Special for the Armenian Weekly
If you’ve watched the last season of “House of Cards,” you have an appreciation for the role that data and social media can play in elections. Few know, however, that a German-Armenian researcher was among the first to analyze public Twitter data to see if election results could be predicted by the 140-character messages that the masses launch into cyberspace.
Dr. Andranik Tumasjan’s academic journey has led him through Germany, China, and the U.S. Currently, he is a postdoctoral researcher at the Technical University of Munich. Born in Yerevan, he moved to Germany with his family in his early childhood.
In 2010, when the total volume of tweets per day was just a fraction of what it is now, Tumasjan and his colleagues published a paper comparing the content of the micro-messages to the 2009 German federal election results. They found that the number of mentions of the six different parties in the election did correlate strongly with the final election result.
The paper is heavily cited in the work that was sparked in this field. A lively scholarly debate has since ensued with the approach being applied to other countries and elections. In some cases, the results are replicated but, in others, a wider margin of error is observed.
As the 2015 Canadian federal election was drawing to a close, Twitter’s Canadian blog published an analysis of six million election-related tweets sent over two-and-a-half months. It did indicate that the eventual winner, Liberal Party leader Justin Trudeau, led his rivals in mentions as well as in new followers added during the election period. Twitter users do not represent a perfect random sample of the voting population, however. Tumasjan affirms that this inherent error can skew analysis results.
“As an overall summary you can say that Twitter is not better than traditional polling methods. However, many studies did find meaningful relationships, and Twitter analysis may thus be considered a useful complement to traditional polling methods. However, it definitely cannot replace traditional polling.” Tumasjan describes his approach as a “fast and frugal” way to peer into the political landscape.
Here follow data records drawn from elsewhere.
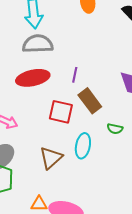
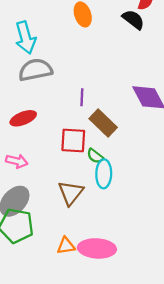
red ellipse: (33, 78) -> (23, 118), moved, size x0.7
green semicircle: (115, 129) -> (95, 156), moved, turned 35

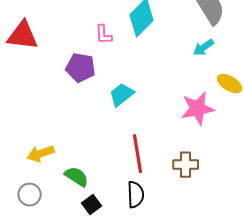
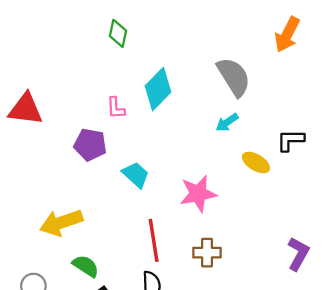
cyan trapezoid: (122, 95) -> (136, 175), turned 80
pink star: (198, 109) -> (198, 194), moved
yellow arrow: (41, 154) -> (61, 223), moved, size x1.4

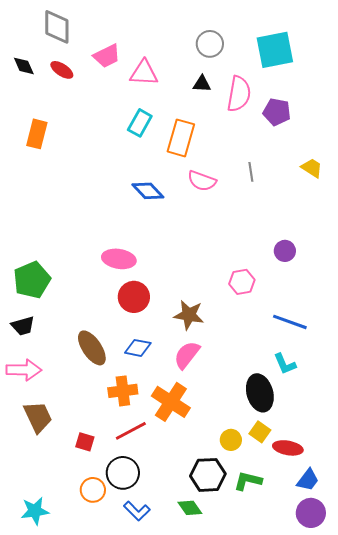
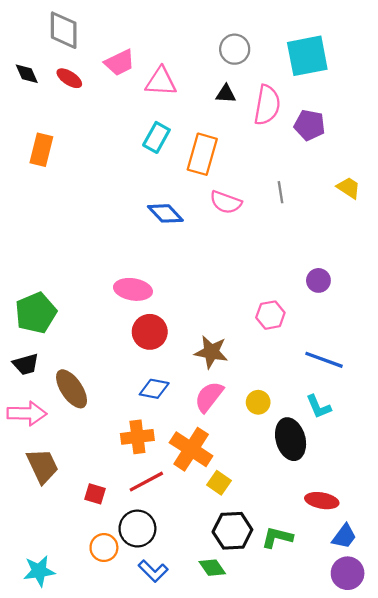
brown ellipse: (92, 348) -> (72, 389), moved
yellow square: (260, 432) -> (219, 483), moved
yellow circle: (231, 440) -> (258, 402), moved

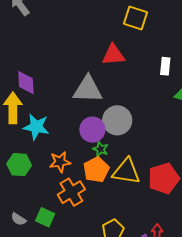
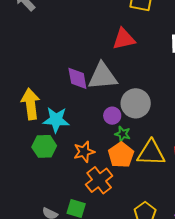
purple diamond: (26, 83) -> (77, 78), moved
purple circle: (92, 130) -> (112, 116), size x0.7
green hexagon: (19, 165) -> (44, 146), moved

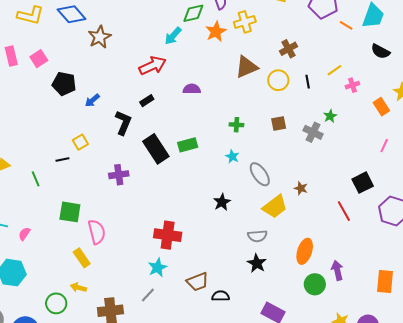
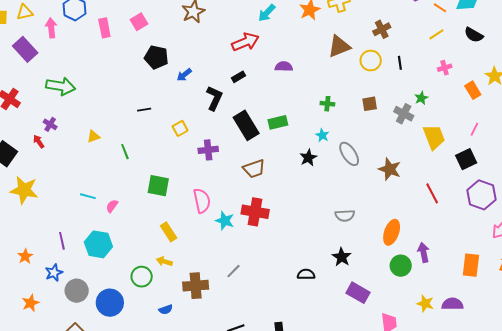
pink square: (39, 59) -> (139, 22), moved
yellow line: (334, 70) -> (436, 34), moved
yellow square: (80, 142) -> (180, 128), moved
black line: (62, 160) -> (144, 110), moved
black square: (363, 183) -> (466, 159), moved
brown star: (301, 188) -> (390, 169), size x1.6
black star: (222, 202) -> (308, 158), moved
yellow trapezoid: (275, 207) -> (434, 137), moved, turned -76
pink semicircle: (97, 232) -> (202, 201), moved
black star: (257, 263) -> (342, 257), moved
cyan star: (158, 268) -> (225, 221), moved, turned -30
brown trapezoid: (198, 282) -> (254, 169), moved

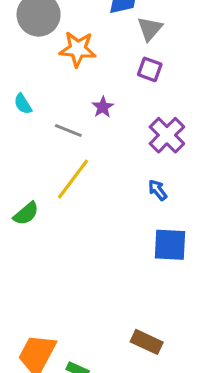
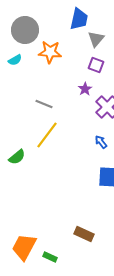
cyan semicircle: (23, 104) -> (15, 60), moved, turned -88
purple star: (103, 107) -> (85, 89), moved
brown rectangle: (147, 342) -> (84, 234), moved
It is an approach that isn’t being ignored. According to Bloomberg, at least three hedge funds were tipped off by their algorithms that it would be prudent to protect against a “Leave” decision in the June 23 Brexit referendum, saving millions of dollars in the ensuing market tumble. The Bloomberg article states that “Leave” supporters dominated “Remain”-ers on Instagram, Twitter, and Facebook. It also references Tumasjan’s pioneering work in this type of analysis. Indeed, several research projects are ongoing in the realm of combining multiple data sources to generate a more accurate forecast.
As this type of analysis gains momentum, Tumasjan cautions against the phenomenon of “astroturfing.” That term describes a small group trying to increase its clout by registering multiple accounts to simulate a “grassroots” movement. It is one of the reasons, along with user selection bias, why he doesn’t see Twitter replacing referenda any time soon. He adds, “I think that, for such purposes like conducting referenda, Twitter does not have a sufficiently large coverage of a country’s citizens to justify such a use. Moreover, every social media platform has its own special thematic focus and, importantly, also pursues commercial goals. So I think that government issues will always be handled through government-run platforms due to legal issues. However, I think that decision makers may well use social media sentiment analyses for getting a rough picture on the political deliberation for at least the social media users. Most governments in the Western world now run their own accounts on social media and certainly follow the reactions there. Overall, I think it definitely makes sense to continue to systematically analyze the political (and consumer etc.) sentiment on social media.”
So what are the latest tweets predicting for the 2016 US presidential election? The Electoral College system and wide interest in the election from those outside the U.S. introduce even more wrinkles into the required analysis. Those interested in unraveling such factors can dive into the world of Big Data themselves and follow in Dr. Andranik Tumasjan’s footsteps.